IN THE HIGH COURT OF NAMIBIA, MAIN DIVISION, WINDHOEK

RULING


Case Title:

STOFFEL JOSEPH SWARTZ vs NAMIBIA WATER CORPORATION LIMITED


Case No:

HC-MD-CIV-ACT-CON-2022/02419

Division of Court:

HIGH COURT (MAIN DIVISION)

Heard before:

HONOURABLE MR JUSTICE PARKER, ACTING

Date of hearing:

29 SEPTEMBER 2022

Delivered on:

12 OCTOBER 2022

Neutral citation: Swartz v Namibia Water Corporation Limited (HC-MD-CIV-ACT-CON-2022/02419) [2022] NAHCMD 547 (12 OCTOBER 2022)


IT IS ORDERED THAT:


  1. The application is refused with costs under rule 32(11) of the rules, limited to reasonable disbursements.

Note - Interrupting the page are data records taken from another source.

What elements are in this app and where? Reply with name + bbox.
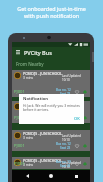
staticText: Seat 23: [60, 164, 71, 168]
button[interactable]: Favorite: [74, 89, 80, 95]
staticText: Last Updated 10:10: [62, 134, 88, 142]
staticText: PJ001: [14, 89, 25, 95]
staticText: Last Updated 10:10: [62, 161, 88, 169]
staticText: 3 mins: [23, 136, 33, 140]
button[interactable]: Back: [17, 170, 37, 182]
button[interactable]: OK: [73, 116, 81, 121]
button[interactable]: Recent apps: [66, 170, 86, 182]
button[interactable]: Favorite: [74, 115, 80, 121]
staticText: Get onboarded just-in-time: [17, 5, 86, 12]
staticText: Bus no. 12: [56, 88, 71, 92]
staticText: PJ001: [14, 143, 25, 149]
button[interactable]: Open navigation menu: [12, 47, 24, 57]
staticText: Last Updated 10:10: [62, 74, 88, 82]
button[interactable]: PCMC/JS - JUN SCHOOL: [12, 70, 90, 97]
button[interactable]: Home: [41, 170, 61, 182]
staticText: PCMC/JS - JUN SCHOOL: [23, 131, 62, 136]
button[interactable]: Favorite: [74, 143, 80, 149]
button[interactable]: Notify me: [82, 161, 88, 167]
staticText: OK: [74, 116, 80, 121]
staticText: Hi Jack. We will notify you 3 minutes be…: [23, 103, 80, 112]
staticText: Seat 23: [60, 146, 71, 150]
staticText: PCMC/JS - JUN SCHOOL: [23, 158, 62, 163]
button[interactable]: Notify me: [82, 115, 88, 121]
button[interactable]: PCMC/JS - JUN SCHOOL: [12, 130, 90, 151]
staticText: with push notification: [24, 12, 79, 19]
staticText: Notification: [23, 96, 49, 102]
staticText: PJ001: [14, 115, 25, 121]
staticText: PCMC/JS - JUN SCHOOL: [23, 102, 62, 107]
staticText: PCMC/JS - JUN SCHOOL: [23, 71, 62, 76]
staticText: From Nearby: [16, 61, 44, 67]
staticText: 3 mins: [23, 107, 33, 111]
staticText: Bus no. 12: [56, 142, 71, 146]
button[interactable]: PCMC/JS - JUN SCHOOL: [12, 101, 90, 123]
staticText: 3 mins: [23, 76, 33, 80]
button[interactable]: Notify me: [82, 89, 88, 95]
staticText: Bus no. 12: [56, 160, 71, 164]
button[interactable]: Notify me: [82, 143, 88, 149]
staticText: Seat 23: [60, 92, 71, 96]
staticText: PJ001: [14, 161, 25, 167]
button[interactable]: Favorite: [74, 161, 80, 167]
button[interactable]: Notification: [19, 94, 84, 124]
staticText: Last Updated 10:10: [62, 105, 88, 113]
staticText: 3 mins: [23, 163, 33, 167]
staticText: PVCity Bus: [24, 49, 52, 56]
button[interactable]: PCMC/JS - JUN SCHOOL: [12, 157, 90, 169]
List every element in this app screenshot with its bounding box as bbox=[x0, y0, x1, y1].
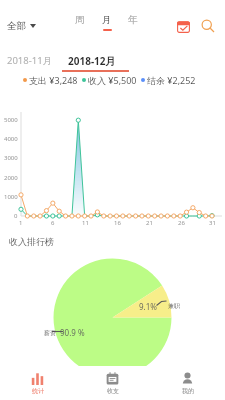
staticText: 11 bbox=[82, 219, 89, 227]
staticText: 26 bbox=[178, 219, 185, 227]
button[interactable]: Search bbox=[195, 13, 221, 39]
staticText: 薪资 bbox=[44, 329, 56, 337]
button[interactable]: 2018-12月 bbox=[62, 46, 129, 72]
button[interactable]: 周 bbox=[69, 14, 91, 36]
button[interactable]: 年 bbox=[122, 14, 144, 36]
staticText: 月 bbox=[102, 14, 112, 26]
staticText: 我的 bbox=[182, 387, 194, 395]
staticText: 2018-12月 bbox=[68, 54, 116, 68]
staticText: 6 bbox=[51, 219, 55, 227]
staticText: 0 bbox=[14, 212, 18, 220]
staticText: 年 bbox=[128, 14, 138, 26]
staticText: 9.1% bbox=[139, 301, 157, 312]
button[interactable]: 全部 bbox=[2, 16, 41, 36]
staticText: 90.9 % bbox=[60, 327, 85, 338]
button[interactable]: Calendar bbox=[170, 13, 196, 39]
staticText: 16 bbox=[114, 219, 121, 227]
staticText: 5000 bbox=[4, 116, 18, 124]
staticText: 全部 bbox=[7, 20, 26, 32]
button[interactable]: 2018-11月 bbox=[2, 46, 58, 72]
staticText: 1000 bbox=[4, 193, 18, 201]
staticText: 收入排行榜 bbox=[9, 236, 54, 247]
staticText: 4000 bbox=[4, 135, 18, 143]
staticText: 统计 bbox=[32, 387, 44, 395]
staticText: 2000 bbox=[4, 174, 18, 182]
staticText: 结余 ¥2,252 bbox=[147, 74, 196, 86]
staticText: 收支 bbox=[107, 387, 119, 395]
button[interactable]: 收支 bbox=[75, 366, 150, 400]
staticText: 1 bbox=[19, 219, 23, 227]
button[interactable]: 月 bbox=[96, 14, 118, 36]
staticText: 兼职 bbox=[168, 302, 180, 310]
staticText: 21 bbox=[146, 219, 153, 227]
staticText: 3000 bbox=[4, 154, 18, 162]
staticText: 收入 ¥5,500 bbox=[88, 74, 137, 86]
staticText: 31 bbox=[209, 219, 216, 227]
staticText: 周 bbox=[75, 14, 85, 26]
button[interactable]: 统计 bbox=[0, 366, 75, 400]
staticText: 支出 ¥3,248 bbox=[29, 74, 78, 86]
staticText: 2018-11月 bbox=[7, 54, 53, 67]
button[interactable]: 我的 bbox=[150, 366, 225, 400]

  1. The condonation application is accordingly dismissed and is removed from the roll.


Reasons for the Order:


[1] The order that commanded defendant to file its notice of exception on or before 12 August 2022 was issued on 26 July 2022. That gave defendant 12 court days and 17 calendar days to act. Those days were on any pan of scales sufficient for any legal practitioner minded acting with care and promptitude to act in accordance with the order. The defendant is not an entity at some far-flung locus outside the seat of the court, making it time consuming to take instructions from. And as of 26 July 2022 the defendant had made up its mind to bring the notice.

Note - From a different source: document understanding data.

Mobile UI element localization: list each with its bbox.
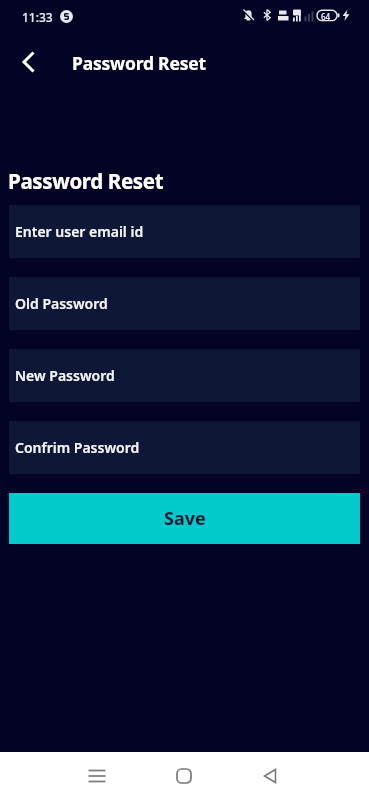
staticText: Save <box>164 506 206 531</box>
button[interactable]: Old Password <box>9 277 360 330</box>
button[interactable] <box>78 755 116 797</box>
staticText: Old Password <box>15 294 108 313</box>
staticText: 64 <box>321 11 331 22</box>
button[interactable] <box>8 43 46 81</box>
staticText: 11:33 <box>22 9 53 25</box>
staticText: Enter user email id <box>15 222 144 241</box>
button[interactable]: Enter user email id <box>9 205 360 258</box>
staticText: Confrim Password <box>15 438 140 457</box>
button[interactable]: Save <box>9 493 360 544</box>
button[interactable]: New Password <box>9 349 360 402</box>
button[interactable] <box>251 755 289 797</box>
staticText: Password Reset <box>8 167 164 195</box>
staticText: Password Reset <box>72 51 206 75</box>
button[interactable]: Confrim Password <box>9 421 360 474</box>
button[interactable] <box>165 755 203 797</box>
staticText: New Password <box>15 366 115 385</box>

[2] The ineptness of defendant’s legal practitioners and their sloven remissness cannot be good reasons that can persuade the court to exercise its discretion in favour of the defendant by granting the condonation application. The legal practitioners’ explanation that the late filing of the notice of exception is a bona fide mistake is respectfully rejected as not being good and valid. A ‘mistake’ is an act that is misguided or wrong.1


[3] If you ask me, there has of late been far too many condonation applications doing their round in the court; condonation applications brought to condone the incessant failure to obey court orders by parties. This shameful vogue has the effect of setting at naught court orders and that does not conduce to due administration of justice and the promotion of rule of law.

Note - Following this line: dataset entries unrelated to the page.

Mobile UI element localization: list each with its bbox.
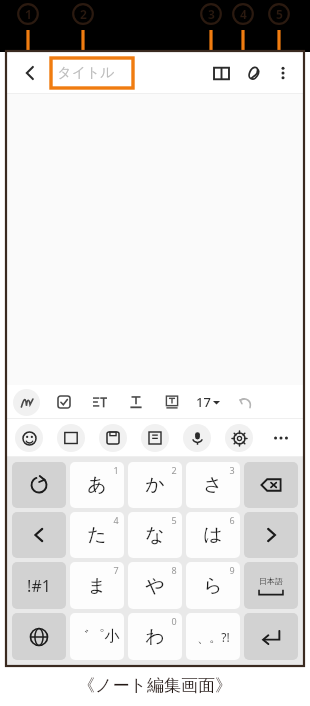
staticText: ゛゜小 bbox=[74, 627, 120, 646]
button[interactable]: ら bbox=[186, 562, 240, 609]
staticText: あ bbox=[87, 473, 107, 497]
button[interactable]: た bbox=[70, 512, 124, 558]
button[interactable]: や bbox=[128, 562, 182, 609]
button[interactable]: Attach bbox=[237, 57, 269, 89]
button[interactable]: Undo bbox=[232, 389, 258, 415]
staticText: 0 bbox=[171, 615, 177, 627]
button[interactable]: left bbox=[12, 512, 66, 558]
staticText: 8 bbox=[171, 564, 177, 576]
button[interactable]: right bbox=[244, 512, 298, 558]
button[interactable]: Checklist bbox=[52, 390, 76, 414]
button[interactable]: Clipboard bbox=[99, 424, 127, 452]
staticText: な bbox=[145, 523, 165, 547]
staticText: 日本語 bbox=[259, 576, 283, 586]
staticText: わ bbox=[145, 625, 165, 649]
staticText: 4 bbox=[113, 514, 119, 526]
button[interactable]: Voice input bbox=[183, 424, 211, 452]
button[interactable]: More bbox=[267, 424, 295, 452]
button[interactable]: は bbox=[186, 512, 240, 558]
staticText: 《ノート編集画面》 bbox=[78, 675, 232, 696]
staticText: か bbox=[145, 473, 165, 497]
staticText: は bbox=[203, 523, 223, 547]
staticText: タイトル bbox=[57, 64, 115, 82]
button[interactable]: Text format bbox=[124, 390, 148, 414]
staticText: !#1 bbox=[27, 575, 51, 597]
button[interactable]: あ bbox=[70, 462, 124, 508]
staticText: 2 bbox=[171, 464, 177, 476]
button[interactable]: redo bbox=[12, 462, 66, 508]
staticText: 3 bbox=[208, 6, 215, 22]
button[interactable]: More options bbox=[269, 59, 297, 87]
button[interactable]: Paragraph style bbox=[88, 390, 112, 414]
staticText: 1 bbox=[113, 464, 119, 476]
button[interactable]: Reading mode bbox=[205, 57, 237, 89]
button[interactable]: Emoji bbox=[15, 424, 43, 452]
staticText: 6 bbox=[229, 514, 235, 526]
staticText: 17 bbox=[196, 393, 211, 411]
button[interactable]: な bbox=[128, 512, 182, 558]
button[interactable]: !#1 bbox=[12, 562, 66, 609]
staticText: 、。?! bbox=[197, 629, 230, 645]
staticText: 5 bbox=[276, 6, 283, 22]
button[interactable]: か bbox=[128, 462, 182, 508]
button[interactable]: space bbox=[244, 562, 298, 609]
staticText: さ bbox=[203, 473, 223, 497]
button[interactable]: ま bbox=[70, 562, 124, 609]
staticText: や bbox=[145, 574, 165, 598]
staticText: 3 bbox=[229, 464, 235, 476]
button[interactable]: del bbox=[244, 462, 298, 508]
staticText: 1 bbox=[25, 6, 32, 22]
staticText: ま bbox=[87, 574, 107, 598]
staticText: 4 bbox=[240, 6, 247, 22]
button[interactable]: globe bbox=[12, 613, 66, 660]
button[interactable]: Back bbox=[13, 56, 47, 90]
button[interactable]: Symbols bbox=[57, 424, 85, 452]
staticText: 7 bbox=[113, 564, 119, 576]
button[interactable]: 、。?! bbox=[186, 613, 240, 660]
button[interactable]: タイトル bbox=[51, 58, 133, 88]
button[interactable]: Translate bbox=[141, 424, 169, 452]
staticText: ら bbox=[203, 574, 223, 598]
button[interactable]: Handwriting bbox=[13, 389, 40, 416]
button[interactable]: Text box bbox=[160, 390, 184, 414]
button[interactable]: ゛゜小 bbox=[70, 613, 124, 660]
button[interactable]: 17 bbox=[194, 393, 222, 411]
staticText: た bbox=[87, 523, 107, 547]
button[interactable]: Keyboard settings bbox=[225, 424, 253, 452]
button[interactable]: わ bbox=[128, 613, 182, 660]
staticText: 9 bbox=[229, 564, 235, 576]
button[interactable]: さ bbox=[186, 462, 240, 508]
staticText: 2 bbox=[80, 6, 87, 22]
button[interactable]: enter bbox=[244, 613, 298, 660]
staticText: 5 bbox=[171, 514, 177, 526]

[4] Ms Brinkman attacked respondent’s so-called opposing affidavit as being defective. That may be so. But that is of no moment. The fact that the opposing papers of respondent is not an answering affidavit properly so called, does not mean that applicant can obtain judgment as if by default. The applicant must on its papers persuade the court to grant the relief sought.2

[5] The applicant says the application enjoys good prospects of success, and so, the court ought to grant it. That is not a good enough reason as far as the court is concerned to grant the relief sought. To accept such contention will set a dangerous and unjustifiable precedent, remembering what I said previously about the unacceptable vogue that has bedevilled the court in its duty to attain due administration of justice and to protect and promote rule of law.


[6] Based on these reasons I decline to exercise my discretion in favour of granting the indulgence craved by applicant. The application fails.


Judge’s signature

Note to the parties:


Parker

Acting Judge


Not applicable.

Counsel:

Plaintiff/Respondent

Defendant/Applicant


In Person



C Brinkman

of

ENSafrica Namibia, Windhoek


1 Concise Oxford English Dictionary 12 ed.

2 Christian v Metropolitan Life Namibia Retirement Annuity Fund and Others 2008 (2) NR 753 (SC) para 15.